Feeling beyond awesome on top of Sgurr na Chiche, Knoydart, September
Sometimes when we have plans they can go array. My intention here is to have a bookmark that I can refer to, and other people can refer to to ensure that my course stays true. I don't know why I have found this year so tough when I have had so many smiles on my face at so many different times. I can't explain that. However, even putting an answer to some of these things means that I have something to fight for and it's bringing the fight back to me. It's hard to always be strong, but now I think I will start to arm myself with the tools that mean that I will be better armed to keep going.
Crossing Loch Nevis at sunset with hand gathered mussels in hand and walking boots round shoulders. The mussels became an important component in one of my best meals ever, and the memory of crossing that freezing sea loch with the sun going down will be a memory that will stay with me forever. 

Tuesday, 21 October 2014


Someone once said to me:

Eagles only lend their spirit for a short time. 
Fly before your time is over. 

But recently I've been finding that hard.

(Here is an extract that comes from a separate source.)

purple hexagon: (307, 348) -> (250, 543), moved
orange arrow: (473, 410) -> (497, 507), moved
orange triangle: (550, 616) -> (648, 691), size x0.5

I am starting to take the time now to try and find my wings again, to find what was dragging me down, and to try and rise up again. A job which I like could help: every time I work for Trees for Life I come home again lifted up to the sky. I ran a training course recently on Bryophytes of the Caledonian Forest and I was so uplifted by other people's joy and passion that I was definitely flying then. So that shows me that I need to use things that make me happy to get forward. 

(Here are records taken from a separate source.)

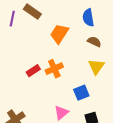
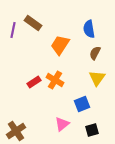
brown semicircle: (94, 42) -> (95, 53), turned -88
orange cross: (54, 69) -> (55, 80), turned -36

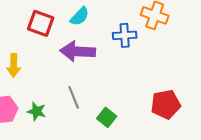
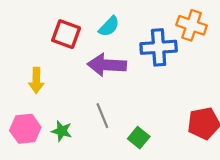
blue cross: (125, 35) -> (159, 47), size x1.4

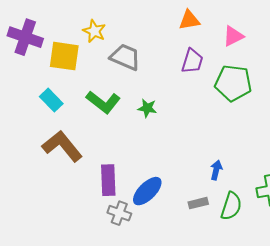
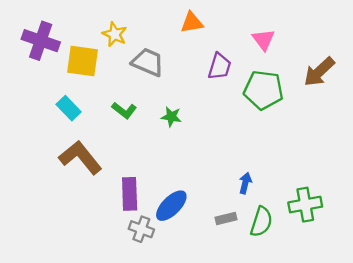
orange triangle: (189, 20) -> (192, 22), moved
pink triangle: (233, 36) -> (263, 40), turned -40
green L-shape: (103, 102) -> (124, 110), size x0.7

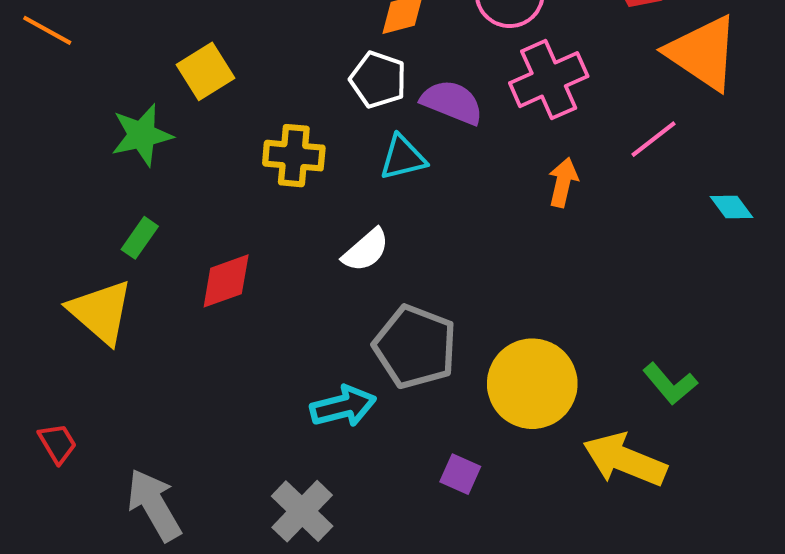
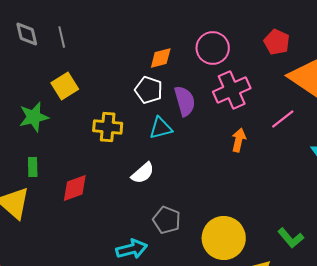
purple semicircle: (452, 102) -> (185, 101), turned 52
green rectangle: (140, 238) -> (33, 167), turned -36
gray pentagon: (415, 347) -> (167, 220), size x0.7

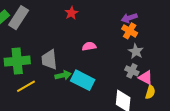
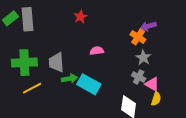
gray rectangle: (19, 18) -> (28, 19), turned -40
purple arrow: (129, 18) -> (148, 26), moved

And I will, because I am not ready to give those wings back just yet. 

Wednesday, 8 October 2014

Tumbling Water

Is there any place more peaceful that a mountain burn? One that has trees strewn along its steep banks, where they're free from the attentions of the deer. They're plentiful in Scotland, land of tumbling water, and the water is so joyous, no matter the quantities, it's clean, fast, bright and wonderfully noisy.
Singing as it tumbles it quietens our own souls. It finds us peace through the noise of relentless activity.

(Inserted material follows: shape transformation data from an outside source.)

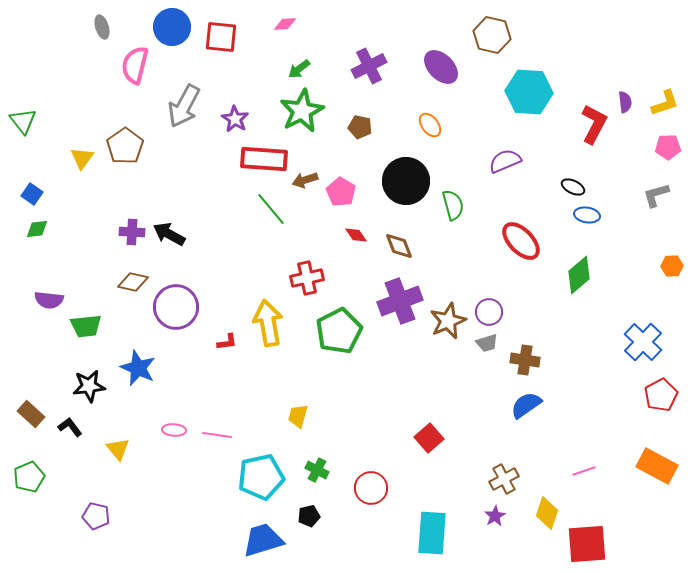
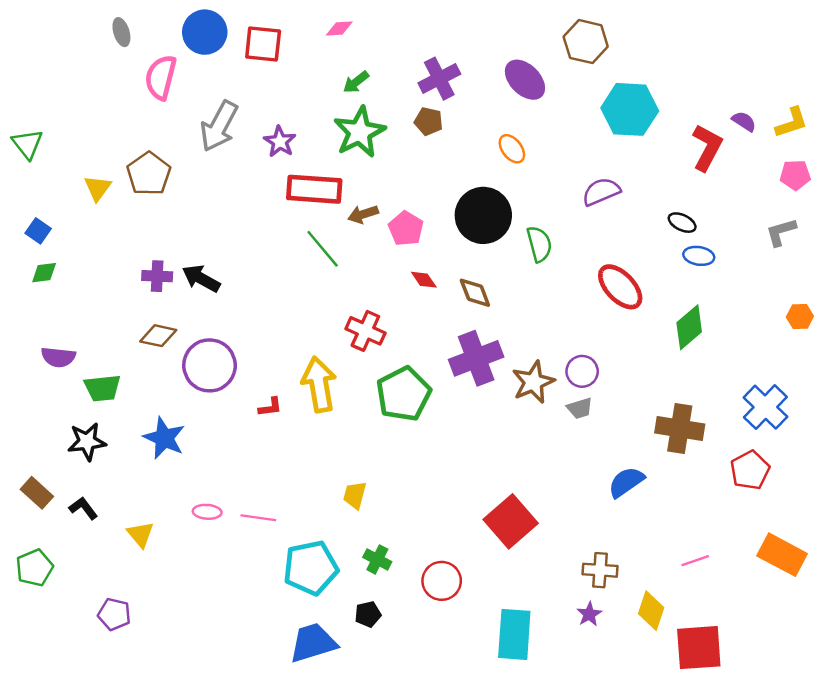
purple semicircle: (625, 102) -> (744, 121), turned -50
brown pentagon: (360, 127) -> (429, 121), moved
red cross: (307, 278) -> (365, 331), turned 36
brown cross: (525, 360) -> (680, 428), moved, size x1.4
black star: (89, 386) -> (87, 442), moved
red pentagon: (661, 395) -> (750, 470), moved
red square: (429, 438) -> (511, 521), size x1.5
brown cross: (504, 479) -> (600, 570), turned 32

I've seen several that I love recently, but the ultimate best one is undoubtedly Allt a' Ghille Chruim in Knoydart. We walked a long way over the few days prior to reach the burn, and it was a sign that we were close to our destination for the next two nights. It was fast flowing, but will be faster now, but the trees surrounding the burn were magnificent. After the lack of trees along the path we were walking, for three tree lovers, we might have been starting to feel the strain. Upon reaching the burn we were transported to heaven. The oaks breaking rocks to hold onto the edge, the holly, the rowan, the diversity and the wonderful life was breathtaking and we took our time to replenish our water and catch our breath.

It was a steep gully, which was why there were trees, and it was rock and water, the eternal relationship that makes up so many of our mountainside burns. We're lucky here, water is plentiful, but that does not mean that we should ever take it for granted or forget its majesty. Finding burns like Allt s' Ghille Chruim ensures that we don't.